What you should do. Pictures stay out of the output. Return exactly the lines below from the one with "-ابدأ من جديد،" down to the one with "14/05/2021 at 14:19", both included, and nothing more.

Stored data.
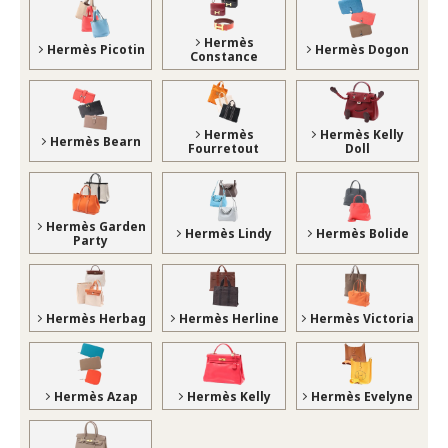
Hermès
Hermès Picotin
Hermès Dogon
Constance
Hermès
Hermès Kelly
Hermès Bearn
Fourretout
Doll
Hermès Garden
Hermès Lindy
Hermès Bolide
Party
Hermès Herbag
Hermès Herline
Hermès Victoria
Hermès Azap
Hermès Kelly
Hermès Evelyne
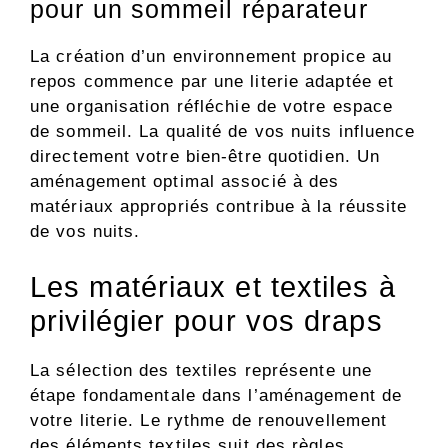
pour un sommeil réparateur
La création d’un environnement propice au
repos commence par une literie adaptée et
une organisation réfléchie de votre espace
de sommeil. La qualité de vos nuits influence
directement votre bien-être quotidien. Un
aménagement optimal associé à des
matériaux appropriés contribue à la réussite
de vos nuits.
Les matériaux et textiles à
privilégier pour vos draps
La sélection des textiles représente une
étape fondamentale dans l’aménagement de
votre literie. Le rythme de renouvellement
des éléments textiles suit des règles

---

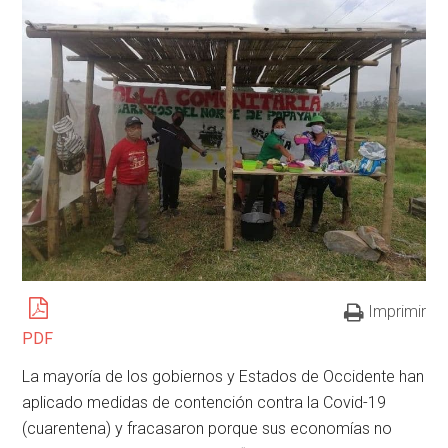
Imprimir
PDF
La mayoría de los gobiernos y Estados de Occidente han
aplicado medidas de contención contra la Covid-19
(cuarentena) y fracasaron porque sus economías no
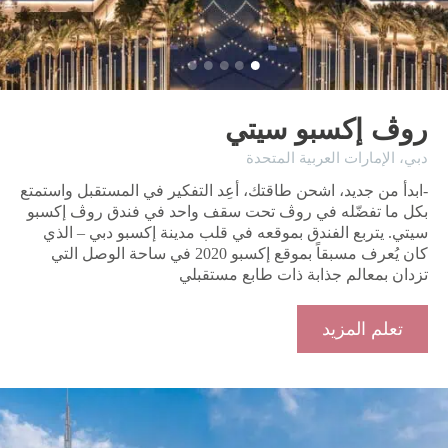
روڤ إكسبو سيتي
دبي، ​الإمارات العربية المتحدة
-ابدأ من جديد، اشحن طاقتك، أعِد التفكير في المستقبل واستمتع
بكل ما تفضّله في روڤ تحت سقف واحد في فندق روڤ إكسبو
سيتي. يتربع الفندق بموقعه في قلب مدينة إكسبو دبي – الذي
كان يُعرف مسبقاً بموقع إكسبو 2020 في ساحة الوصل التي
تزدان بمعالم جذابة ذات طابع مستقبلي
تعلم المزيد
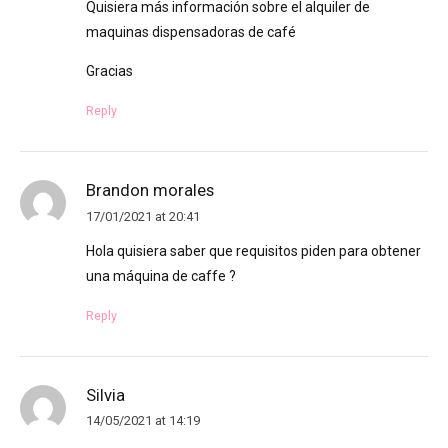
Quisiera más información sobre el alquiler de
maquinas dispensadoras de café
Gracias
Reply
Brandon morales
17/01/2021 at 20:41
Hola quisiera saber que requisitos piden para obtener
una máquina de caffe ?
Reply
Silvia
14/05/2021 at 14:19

Answer to this problem.
-ابدأ من جديد، اشحن طاقتك، أعِد التفكير في المستقبل واستمتع
بكل ما تفضّله في روڤ تحت سقف واحد في فندق روڤ إكسبو
سيتي. يتربع الفندق بموقعه في قلب مدينة إكسبو دبي – الذي
كان يُعرف مسبقاً بموقع إكسبو 2020 في ساحة الوصل التي
تزدان بمعالم جذابة ذات طابع مستقبلي
تعلم المزيد
Quisiera más información sobre el alquiler de
maquinas dispensadoras de café
Gracias
Reply
Brandon morales
17/01/2021 at 20:41
Hola quisiera saber que requisitos piden para obtener
una máquina de caffe ?
Reply
Silvia
14/05/2021 at 14:19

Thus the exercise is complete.